By Patricia Lee Sharpe
I used to groom ambassadors and consuls general for photo ops and press conferences.
Like grandma’s etiquette for sitting and standing as ladies and gentlemen should, the rules were pretty simple: Don’t drum fingers or swing legs. Don’t grimace. Don’t point, pound your fist or gesture too flamboyantly. Don’t scratch, anywhere.
A recent photo of George "Dubya" Bush with French President Jacques Chirac in Brussels tells me our President has forgotten the most important of Grandma’s rules: don’t spread your legs.
Aside from neo-cons who demanded and didn’t get a bellicose stand on Iraq, no one has ever accused Jacques Chirac of being a wimp when it comes to promoting French interests. But study his posture in this photo. Very contained. Inclined courteously, confidentially, toward his interlocutor.
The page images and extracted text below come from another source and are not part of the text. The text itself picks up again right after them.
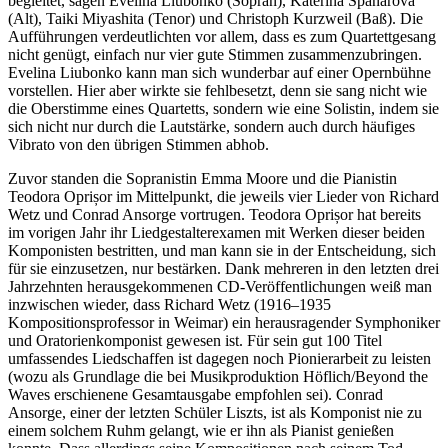
begleitet, sagen Evelina Liubonko (Sopran), Kateřina Špaňárová
(Alt), Taiki Miyashita (Tenor) und Christoph Kurzweil (Baß). Die
Aufführungen verdeutlichten vor allem, dass es zum Quartettgesang
nicht genügt, einfach nur vier gute Stimmen zusammenzubringen.
Evelina Liubonko kann man sich wunderbar auf einer Opernbühne
vorstellen. Hier aber wirkte sie fehlbesetzt, denn sie sang nicht wie
die Oberstimme eines Quartetts, sondern wie eine Solistin, indem sie
sich nicht nur durch die Lautstärke, sondern auch durch häufiges
Vibrato von den übrigen Stimmen abhob.
Zuvor standen die Sopranistin Emma Moore und die Pianistin
Teodora Oprișor im Mittelpunkt, die jeweils vier Lieder von Richard
Wetz und Conrad Ansorge vortrugen. Teodora Oprișor hat bereits
im vorigen Jahr ihr Liedgestalterexamen mit Werken dieser beiden
Komponisten bestritten, und man kann sie in der Entscheidung, sich
für sie einzusetzen, nur bestärken. Dank mehreren in den letzten drei
Jahrzehnten herausgekommenen CD-Veröffentlichungen weiß man
inzwischen wieder, dass Richard Wetz (1916–1935
Kompositionsprofessor in Weimar) ein herausragender Symphoniker
und Oratorienkomponist gewesen ist. Für sein gut 100 Titel
umfassendes Liedschaffen ist dagegen noch Pionierarbeit zu leisten
(wozu als Grundlage die bei Musikproduktion Höflich/Beyond the
Waves erschienene Gesamtausgabe empfohlen sei). Conrad
Ansorge, einer der letzten Schüler Liszts, ist als Komponist nie zu
einem solchem Ruhm gelangt, wie er ihn als Pianist genießen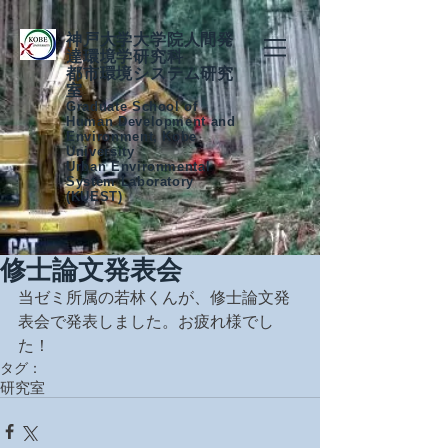
神戸大学大学院人間発
達環境学研究科
都市環境システム研究
室
Graduate School of
Human Development and
Environment, Kobe
University
Urban Environmental
System Laboratory
(KUEST)
修士論文発表会
当ゼミ所属の若林くんが、修士論文発
表会で発表しました。お疲れ様でし
た！
タグ：
研究室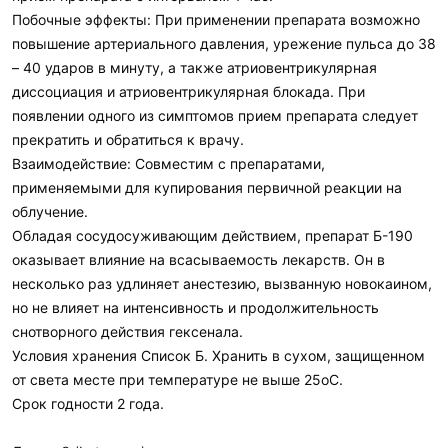
Побочные эффекты: При применении препарата возможно
повышение артериального давления, урежение пульса до 38
– 40 ударов в минуту, а также атриовентрикулярная
диссоциация и атриовентрикулярная блокада. При
появлении одного из симптомов прием препарата следует
прекратить и обратиться к врачу.
Взаимодействие: Совместим с препаратами,
применяемыми для купирования первичной реакции на
облучение.
Обладая сосудосуживающим действием, препарат Б-190
оказывает влияние на всасываемость лекарств. Он в
несколько раз удлиняет анестезию, вызванную новокаином,
но не влияет на интенсивность и продолжительность
снотворного действия гексенала.
Условия хранения Список Б. Хранить в сухом, защищенном
от света месте при температуре не выше 25oС.
Срок годности 2 года.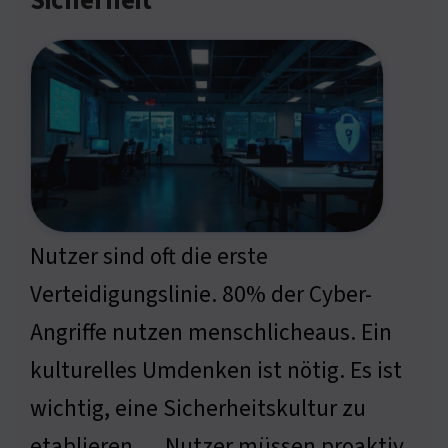
Sicherheit
Nutzer sind oft die erste
Verteidigungslinie. 80% der Cyber-
Angriffe nutzen menschlicheaus. Ein
kulturelles Umdenken ist nötig. Es ist
wichtig, eine Sicherheitskultur zu
etablieren … Nutzer müssen proaktiv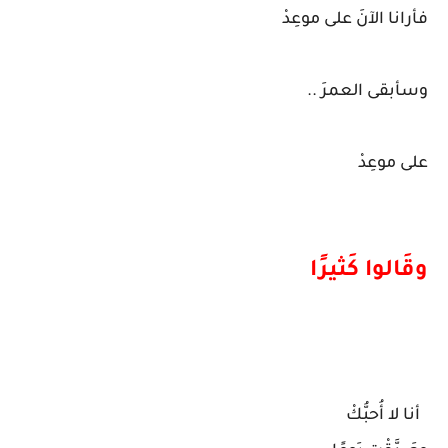
فأرانا الآنَ على موعِدْ
وسأبقى العمرَ ..
على موعِدْ
وقَالوا كَثيرًا
أنا لا أُحبُّكْ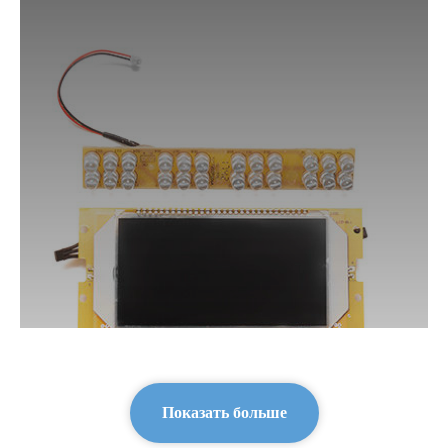
Показать больше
There will be no need for raised voices in this conversation if he can help it. And his shoes are classic loafers, buffed to a high enough sheen for negotiations with the President of the United States, but with a soft Italian look to them, a symbol of ease. He is at home, in Europe, old and new. He looks relaxed, but one hand holds another; politesse notwithstanding, he is giving nothing away.
Dubya, I regret to say, puts me in mind of a sheriff in a Texas saloon, tense, hands on knees, courting trouble, ready to draw. The body language shouts cowboy boots, but the shoes are worse: thick-soled, tightly-laced, leather armor for the feet. The expression matches: skeptical, wary, a little anxious for all the bravado, the expression you’d expect for a body that’s claimed every inch of space it can occupy and plans to defend it. Bush turns his head toward Chirac, but his torso faces forward. Chirac looks up. Bush looks down. Hmmm. I've had another thought. Bush, planted so arrogantly, legs spread wide, has the posture of an emperor treating with a vassal, not a good stance for courting allies.
Maybe there’s reason to feel doubt and reserve when listening to Jacques Chirac. Maybe the U.S. should be insisting that France move closer to our position on many issues and not vice versa. But a seasoned diplomatic performer does not show it.
Someone should talk to George W. Bush. He’s not Dubya, the Governor of Texas, anymore. He’s George W. Bush, President of all these United States.
The old Dubya was the leader of the posse; the reelected Bush is programmed to be master of the powwow. This photo suggests he needs to work on his body language if he’s to make up for lost opportunities and get his agenda accepted by world leaders. Eastern or Western, they're more likely to fall in with his priorities, if the President adopts postures of respect and exhibits the good manners Dubya pretends he never learned from his mother and, no doubt, grandmothers.